The path of totality will be about 100 miles wide, but millions living beyond that band will be able to see a partial eclipse. The eclipse will not be visible anywhere in the United States.
Forecasts of cloudy weather over the British and French eclipse zones only partly deterred people from traveling there for a chance to witness the last eclipse in this country until 2090 and the last in continental Europe until 2081.
Cornwall, with a population of 480,000, had an estimated 1 million visitors by midday Tuesday and more were arriving at the rate of 2,500 per hour. It represented the largest movement of people in England since armies tramped across the country in World War II.
Forecasters said a weather front would move into the area from the Atlantic on Wednesday morning, and chances of seeing the eclipse in the westernmost area of Cornwall and Devon were 15 percent or less.
“An eclipse is the most magnificent sight in all nature,” said famed British astronomer Patrick Moore, who has made his base at Falmouth in Cornwall. “It will be tragic if we don’t see it.”
Those with the most privileged view of the eclipse will be passengers aboard two chartered supersonic Concordes, who have paid $2,540 each to witness it from a height of 60,000 feet while sipping champagne and munching smoked salmon.
They will be able to chase the total eclipse for about 10 minutes, five times longer than people on the ground will experience the event.
In the English Channel off the coast of Cornwall and Devon, an estimated 500,000 people will try to watch the eclipse from a flotilla of 100,000 large and small boats.
“There has never been a maritime gathering like this.
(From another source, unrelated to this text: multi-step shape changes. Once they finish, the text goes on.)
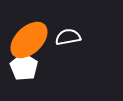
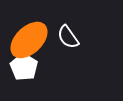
white semicircle: rotated 115 degrees counterclockwise
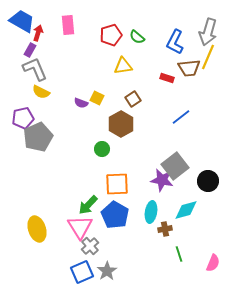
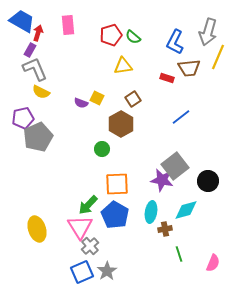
green semicircle: moved 4 px left
yellow line: moved 10 px right
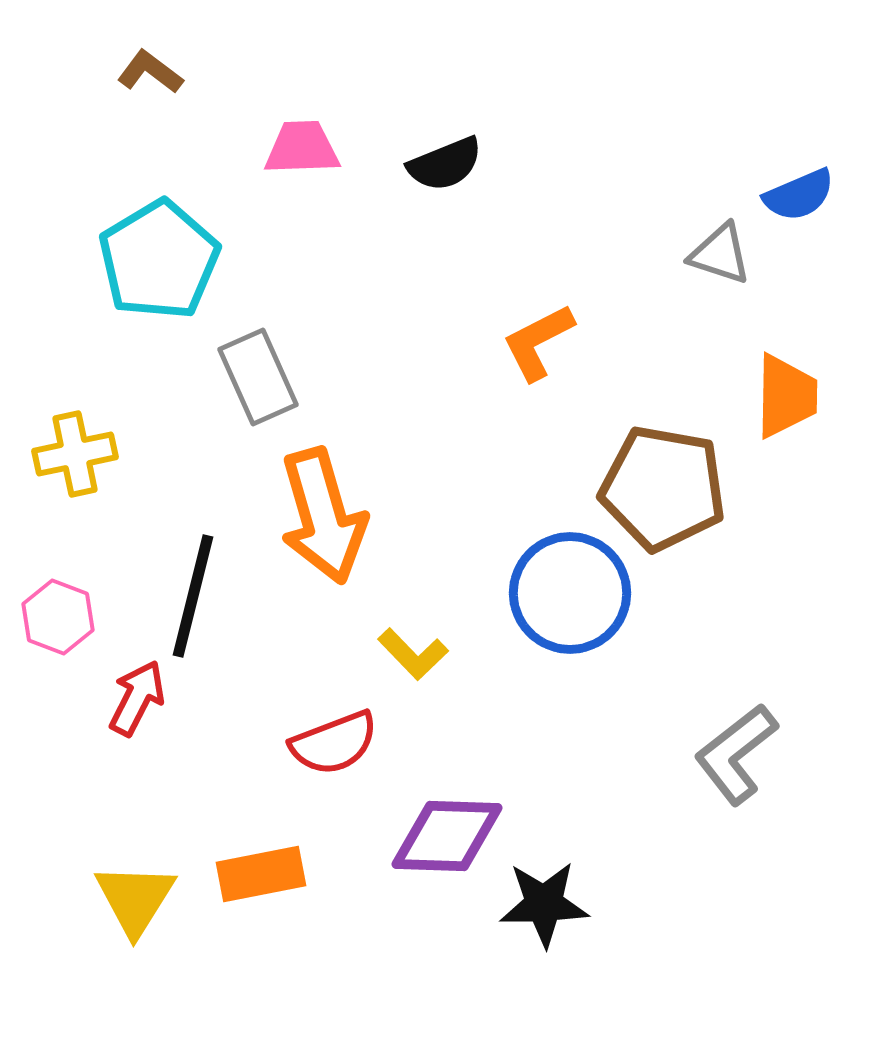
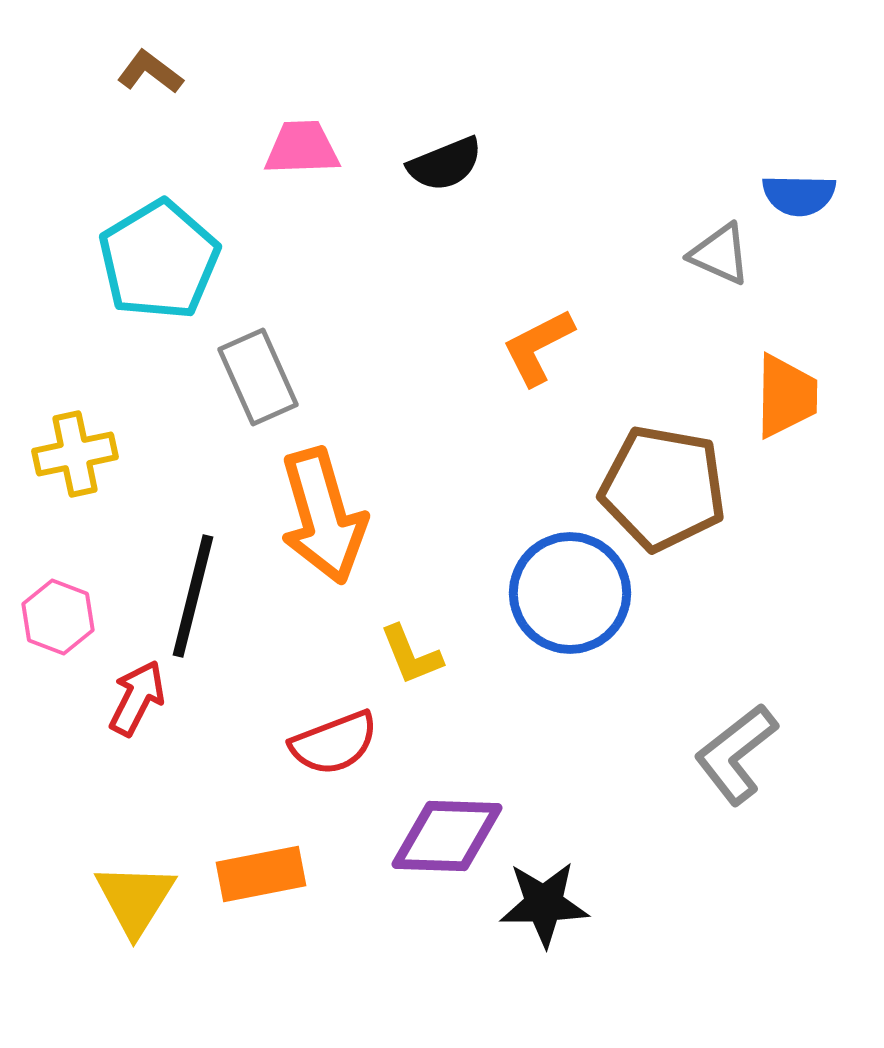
blue semicircle: rotated 24 degrees clockwise
gray triangle: rotated 6 degrees clockwise
orange L-shape: moved 5 px down
yellow L-shape: moved 2 px left, 1 px down; rotated 22 degrees clockwise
It’s bigger than Dunkirk,” said Richard Day of the Maritime and Coastguard Agency. He referred to the evacuation of British soldiers from the French port of Dunkirk by 700 small boats in 1940.
The U.S. National Aeronautics and Space Agency has said Isfahan, where there is a 96 percent probability of clear skies, might be the best place on land from which to see the eclipse.
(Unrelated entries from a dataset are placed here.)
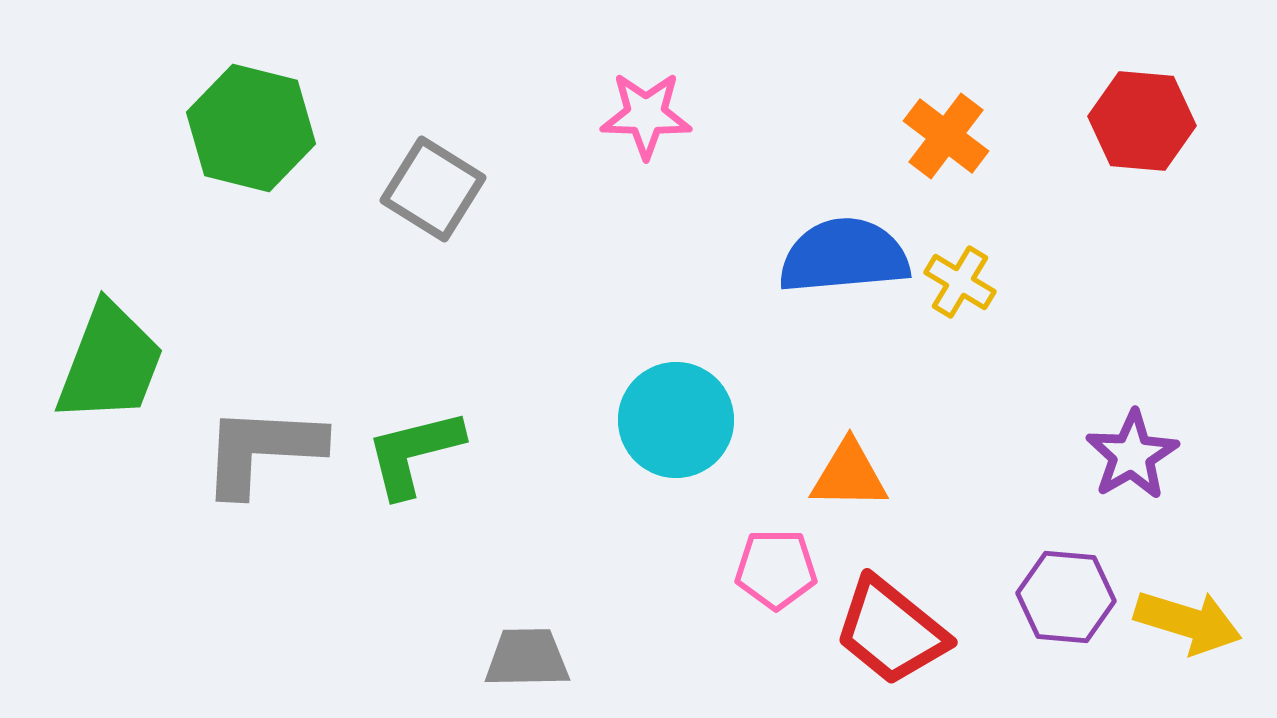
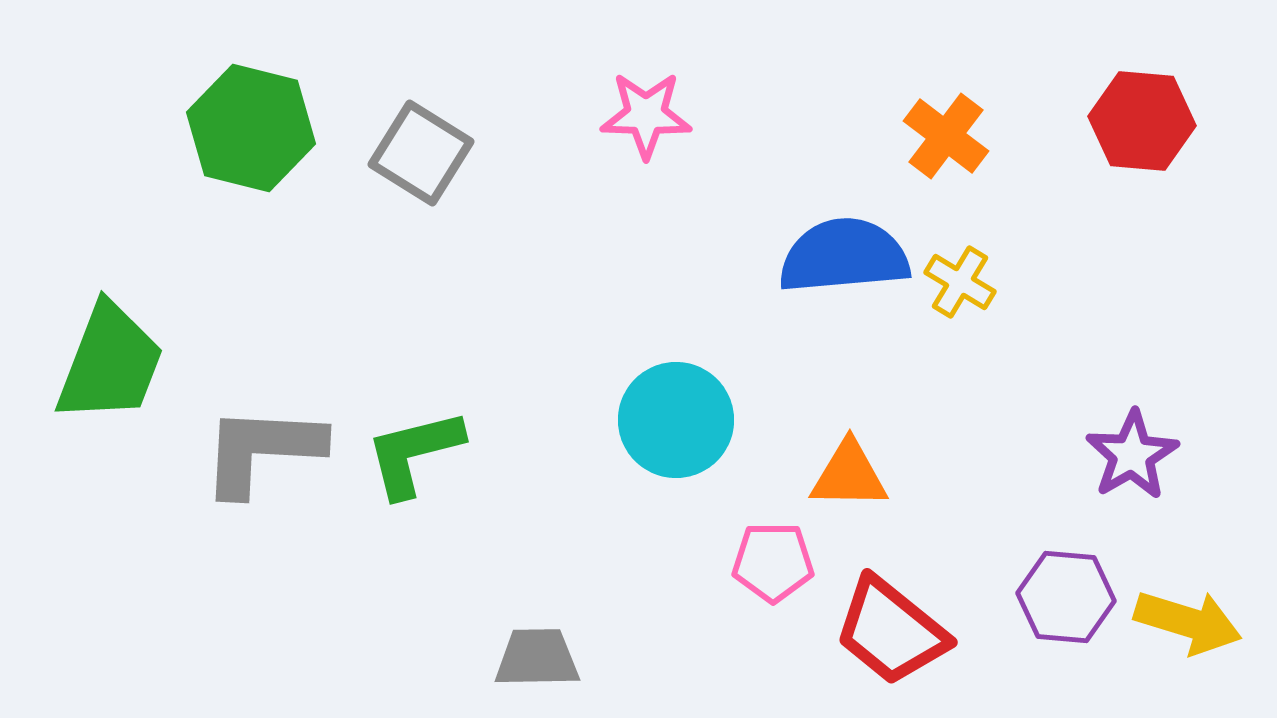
gray square: moved 12 px left, 36 px up
pink pentagon: moved 3 px left, 7 px up
gray trapezoid: moved 10 px right
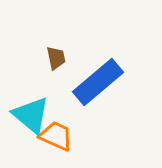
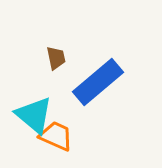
cyan triangle: moved 3 px right
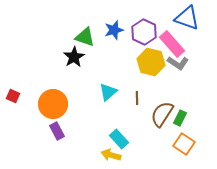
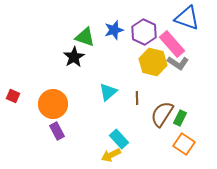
yellow hexagon: moved 2 px right
yellow arrow: rotated 42 degrees counterclockwise
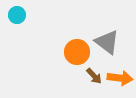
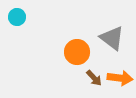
cyan circle: moved 2 px down
gray triangle: moved 5 px right, 4 px up
brown arrow: moved 2 px down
Some American astronomers and former astronaut Russell Schweickart have traveled there, and Iran has waived visa requirements, hoping to earn $20 million from tourists. But Iranians have been warned of nefarious American attempts to profit from the eclipse.
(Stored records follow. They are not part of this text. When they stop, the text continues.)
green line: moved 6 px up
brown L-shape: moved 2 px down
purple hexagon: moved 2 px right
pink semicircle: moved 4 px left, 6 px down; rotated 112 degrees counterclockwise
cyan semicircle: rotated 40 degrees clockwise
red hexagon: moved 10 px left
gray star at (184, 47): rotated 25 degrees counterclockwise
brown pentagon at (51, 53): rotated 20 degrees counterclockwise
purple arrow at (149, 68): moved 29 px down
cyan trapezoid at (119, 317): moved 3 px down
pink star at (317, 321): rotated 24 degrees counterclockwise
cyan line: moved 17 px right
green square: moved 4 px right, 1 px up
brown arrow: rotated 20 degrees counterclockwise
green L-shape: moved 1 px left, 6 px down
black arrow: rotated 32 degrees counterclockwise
“The Americans are trying to penetrate Iran’s scientific institutions for various reasons so they can achieve their political goals by different means,” the Tehran newspaper Jumhuri-ye Eslami said.
In Bucharest, the only European capital that will experience a total eclipse, Italian opera tenor Luciano Pavarotti will sing at an outdoor eclipse concert, with tickets selling for $200 apiece. American opera star Jessye Norman will sing in Reims Cathedral in France immediately after the eclipse.
Bucharest will have the maximum duration of total eclipse, 2 minutes 27 seconds. Akola, India, will get only 55 seconds, but in most places it will last about two minutes.
Paris will not be in the eclipse path, but fashion designer Paco Rabanne has written a book in which he predicts Paris will be incinerated on Wednesday by the Russian space station Mir falling on the city. Rabanne, basing his prediction on the writings of the 16th Century astrologer Nostradamus, has closed all his shops and left town.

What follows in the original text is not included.